I have seen several database caching mechanisms, all of which are pretty dumb (i.e. keep this query cached for X minutes ) and require that you manually delete the entire cache repository after the INSERT / UPDATE / DELETE request has been executed.
About 2 or 3 years ago, I developed an alternative database caching system for the project I was working on, the idea was mainly to use regular expressions to find tables participating in a particular SQL query:
$query_patterns = array ( 'INSERT' => '/INTO\s+(\w+)\s+/i', 'SELECT' => '/FROM\s+((?:[\w]|,\s*)+)(?:\s+(?:[LEFT|RIGHT|OUTER|INNER|NATURAL|CROSS]\s*)*JOIN\s+((?:[\w]|,\s*)+)\s*)*/i', 'UPDATE' => '/UPDATE\s+(\w+)\s+SET/i', 'DELETE' => '/FROM\s+((?:[\w]|,\s*)+)/i', 'REPLACE' => '/INTO\s+(\w+)\s+/i', 'TRUNCATE' => '/TRUNCATE\s+(\w+)/i', 'LOAD' => '/INTO\s+TABLE\s+(\w+)/i', );
I know that these regular expressions probably have some flaws (my regular expression skills were pretty green) and obviously don't match the nested queries, but since I never use them, this is not a problem for me.

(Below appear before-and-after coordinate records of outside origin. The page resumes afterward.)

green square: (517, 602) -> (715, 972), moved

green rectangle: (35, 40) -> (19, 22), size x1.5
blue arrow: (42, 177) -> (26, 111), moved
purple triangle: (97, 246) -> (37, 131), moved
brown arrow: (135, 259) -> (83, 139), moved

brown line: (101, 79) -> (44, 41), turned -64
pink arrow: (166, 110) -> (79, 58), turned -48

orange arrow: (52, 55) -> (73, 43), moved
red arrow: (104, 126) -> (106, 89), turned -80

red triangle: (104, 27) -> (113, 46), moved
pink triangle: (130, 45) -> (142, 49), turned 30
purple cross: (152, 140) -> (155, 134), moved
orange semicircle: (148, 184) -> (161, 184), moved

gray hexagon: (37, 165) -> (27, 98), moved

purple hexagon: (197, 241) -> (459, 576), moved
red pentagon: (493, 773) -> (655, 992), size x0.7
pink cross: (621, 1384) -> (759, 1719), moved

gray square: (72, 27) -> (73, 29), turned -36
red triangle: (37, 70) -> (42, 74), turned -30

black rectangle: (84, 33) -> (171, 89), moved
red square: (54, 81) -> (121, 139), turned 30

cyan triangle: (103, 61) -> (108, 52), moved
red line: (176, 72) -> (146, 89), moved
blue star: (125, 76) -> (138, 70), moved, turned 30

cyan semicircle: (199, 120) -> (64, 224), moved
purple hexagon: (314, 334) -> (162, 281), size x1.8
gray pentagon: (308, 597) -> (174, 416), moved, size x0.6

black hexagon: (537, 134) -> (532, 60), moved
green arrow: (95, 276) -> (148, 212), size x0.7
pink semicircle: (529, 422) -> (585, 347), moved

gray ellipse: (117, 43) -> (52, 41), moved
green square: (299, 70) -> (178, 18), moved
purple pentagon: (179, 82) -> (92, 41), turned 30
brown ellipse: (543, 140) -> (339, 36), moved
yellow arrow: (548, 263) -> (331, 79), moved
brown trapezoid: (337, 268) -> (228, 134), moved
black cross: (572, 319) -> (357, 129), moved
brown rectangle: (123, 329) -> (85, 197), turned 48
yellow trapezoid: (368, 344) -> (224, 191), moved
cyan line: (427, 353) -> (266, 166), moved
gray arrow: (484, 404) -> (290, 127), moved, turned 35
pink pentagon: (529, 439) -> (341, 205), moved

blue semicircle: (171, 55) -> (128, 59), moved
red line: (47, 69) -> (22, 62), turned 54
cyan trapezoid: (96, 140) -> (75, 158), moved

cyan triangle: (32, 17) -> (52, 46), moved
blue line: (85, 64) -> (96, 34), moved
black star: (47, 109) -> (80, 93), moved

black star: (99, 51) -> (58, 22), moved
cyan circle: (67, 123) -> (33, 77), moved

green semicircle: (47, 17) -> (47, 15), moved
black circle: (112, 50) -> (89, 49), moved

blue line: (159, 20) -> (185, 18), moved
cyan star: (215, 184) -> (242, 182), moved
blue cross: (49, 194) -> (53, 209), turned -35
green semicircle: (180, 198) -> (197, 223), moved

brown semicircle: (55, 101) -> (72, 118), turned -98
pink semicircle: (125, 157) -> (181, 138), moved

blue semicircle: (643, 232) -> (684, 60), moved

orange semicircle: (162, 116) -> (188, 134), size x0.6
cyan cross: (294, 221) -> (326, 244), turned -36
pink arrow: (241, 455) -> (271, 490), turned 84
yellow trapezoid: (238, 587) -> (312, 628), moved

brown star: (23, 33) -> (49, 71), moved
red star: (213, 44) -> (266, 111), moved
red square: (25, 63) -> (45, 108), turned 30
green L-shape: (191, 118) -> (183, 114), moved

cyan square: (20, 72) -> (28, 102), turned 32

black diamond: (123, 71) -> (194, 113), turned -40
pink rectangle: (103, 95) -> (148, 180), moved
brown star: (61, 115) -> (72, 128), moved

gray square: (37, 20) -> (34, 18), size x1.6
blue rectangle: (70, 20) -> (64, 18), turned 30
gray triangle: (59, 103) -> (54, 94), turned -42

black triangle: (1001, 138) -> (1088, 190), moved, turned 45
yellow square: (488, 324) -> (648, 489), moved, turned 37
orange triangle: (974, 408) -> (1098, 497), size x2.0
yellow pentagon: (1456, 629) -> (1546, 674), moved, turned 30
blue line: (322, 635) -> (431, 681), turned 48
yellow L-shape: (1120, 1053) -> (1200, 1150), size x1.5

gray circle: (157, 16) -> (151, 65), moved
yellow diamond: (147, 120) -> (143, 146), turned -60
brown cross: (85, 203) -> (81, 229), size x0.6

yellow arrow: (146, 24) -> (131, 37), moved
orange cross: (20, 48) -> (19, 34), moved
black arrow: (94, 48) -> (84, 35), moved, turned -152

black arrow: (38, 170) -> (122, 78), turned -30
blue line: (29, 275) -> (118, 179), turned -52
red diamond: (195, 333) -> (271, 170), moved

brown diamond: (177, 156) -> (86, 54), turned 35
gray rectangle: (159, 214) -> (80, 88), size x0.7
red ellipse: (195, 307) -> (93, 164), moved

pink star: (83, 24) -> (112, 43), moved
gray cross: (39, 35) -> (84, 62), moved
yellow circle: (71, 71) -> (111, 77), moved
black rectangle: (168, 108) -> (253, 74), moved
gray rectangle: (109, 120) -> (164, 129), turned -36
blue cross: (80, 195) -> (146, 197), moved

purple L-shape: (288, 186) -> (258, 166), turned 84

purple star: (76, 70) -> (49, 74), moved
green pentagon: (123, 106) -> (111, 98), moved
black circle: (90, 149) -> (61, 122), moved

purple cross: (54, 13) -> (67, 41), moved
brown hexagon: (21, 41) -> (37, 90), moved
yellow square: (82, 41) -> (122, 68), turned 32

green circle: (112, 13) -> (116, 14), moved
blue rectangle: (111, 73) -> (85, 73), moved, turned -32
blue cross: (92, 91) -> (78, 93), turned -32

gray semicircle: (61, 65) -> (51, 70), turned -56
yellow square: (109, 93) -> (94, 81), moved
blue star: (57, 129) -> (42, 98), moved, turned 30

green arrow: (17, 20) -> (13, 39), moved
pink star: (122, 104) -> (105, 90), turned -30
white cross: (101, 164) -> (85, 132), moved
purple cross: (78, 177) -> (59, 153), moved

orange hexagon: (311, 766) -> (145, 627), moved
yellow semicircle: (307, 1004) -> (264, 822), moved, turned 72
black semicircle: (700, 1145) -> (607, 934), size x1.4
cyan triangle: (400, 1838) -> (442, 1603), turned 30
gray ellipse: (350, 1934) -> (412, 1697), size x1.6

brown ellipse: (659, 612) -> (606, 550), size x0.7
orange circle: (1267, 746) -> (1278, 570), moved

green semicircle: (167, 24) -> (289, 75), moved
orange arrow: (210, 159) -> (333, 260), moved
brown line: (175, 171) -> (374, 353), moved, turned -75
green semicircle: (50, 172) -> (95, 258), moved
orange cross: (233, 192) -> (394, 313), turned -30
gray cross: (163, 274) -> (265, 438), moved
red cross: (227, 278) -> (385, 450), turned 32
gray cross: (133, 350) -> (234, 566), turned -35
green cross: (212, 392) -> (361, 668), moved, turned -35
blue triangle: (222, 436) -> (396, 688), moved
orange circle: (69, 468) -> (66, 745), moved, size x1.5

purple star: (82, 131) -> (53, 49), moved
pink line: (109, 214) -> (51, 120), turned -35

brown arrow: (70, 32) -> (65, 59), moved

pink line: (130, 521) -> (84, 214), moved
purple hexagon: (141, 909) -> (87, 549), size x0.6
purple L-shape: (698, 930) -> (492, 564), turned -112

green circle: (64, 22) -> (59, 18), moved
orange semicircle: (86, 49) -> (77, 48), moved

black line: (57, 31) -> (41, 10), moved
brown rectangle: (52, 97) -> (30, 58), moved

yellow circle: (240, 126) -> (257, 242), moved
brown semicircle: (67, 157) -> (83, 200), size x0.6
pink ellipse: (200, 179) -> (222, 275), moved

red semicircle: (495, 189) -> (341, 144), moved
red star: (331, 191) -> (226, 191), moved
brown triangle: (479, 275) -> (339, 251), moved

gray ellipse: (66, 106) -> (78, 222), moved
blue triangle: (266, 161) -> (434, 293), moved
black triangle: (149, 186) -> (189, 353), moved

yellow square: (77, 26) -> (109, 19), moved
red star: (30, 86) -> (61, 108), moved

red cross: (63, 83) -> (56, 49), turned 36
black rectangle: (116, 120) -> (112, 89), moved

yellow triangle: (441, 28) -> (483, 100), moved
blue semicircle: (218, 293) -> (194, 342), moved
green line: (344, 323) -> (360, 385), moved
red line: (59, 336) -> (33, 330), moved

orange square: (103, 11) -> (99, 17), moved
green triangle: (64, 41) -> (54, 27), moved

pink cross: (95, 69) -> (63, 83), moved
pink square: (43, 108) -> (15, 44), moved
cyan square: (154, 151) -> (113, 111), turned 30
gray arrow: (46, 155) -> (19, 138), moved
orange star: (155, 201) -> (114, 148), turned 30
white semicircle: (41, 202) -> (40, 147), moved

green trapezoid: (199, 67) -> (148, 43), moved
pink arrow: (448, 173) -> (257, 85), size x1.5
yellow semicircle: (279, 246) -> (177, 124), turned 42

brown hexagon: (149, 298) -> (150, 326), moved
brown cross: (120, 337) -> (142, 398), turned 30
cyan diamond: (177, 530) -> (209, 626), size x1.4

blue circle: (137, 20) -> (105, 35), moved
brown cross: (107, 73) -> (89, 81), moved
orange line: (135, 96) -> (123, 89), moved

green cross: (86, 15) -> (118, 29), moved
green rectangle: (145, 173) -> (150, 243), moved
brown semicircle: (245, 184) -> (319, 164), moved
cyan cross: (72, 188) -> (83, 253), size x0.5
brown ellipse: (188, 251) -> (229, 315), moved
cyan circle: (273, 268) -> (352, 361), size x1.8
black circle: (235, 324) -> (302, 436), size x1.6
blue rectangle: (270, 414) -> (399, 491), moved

In any case, after searching for the involved tables, I sorted them alphabetically and created a new folder in the cache repository with the following naming convention:
+table_a+table_b+table_c+table_...+
In the case of a SELECT query, I would extract the results from the database, serialize() them and save them in the corresponding cache folder, therefore, for example, the results of the following query:
SELECT `table_a`.`title`, `table_b`.`description` FROM `table_a`, `table_b` WHERE `table_a`.`id` <= 10 ORDER BY `table_a`.`id` ASC;
Will be saved to:
/cache/+table_a+table_b+/079138e64d88039ab9cb2eab3b6bdb7b.md5
MD5 is the request itself. After a subsequent SELECT query, the results will be trivial to retrieve.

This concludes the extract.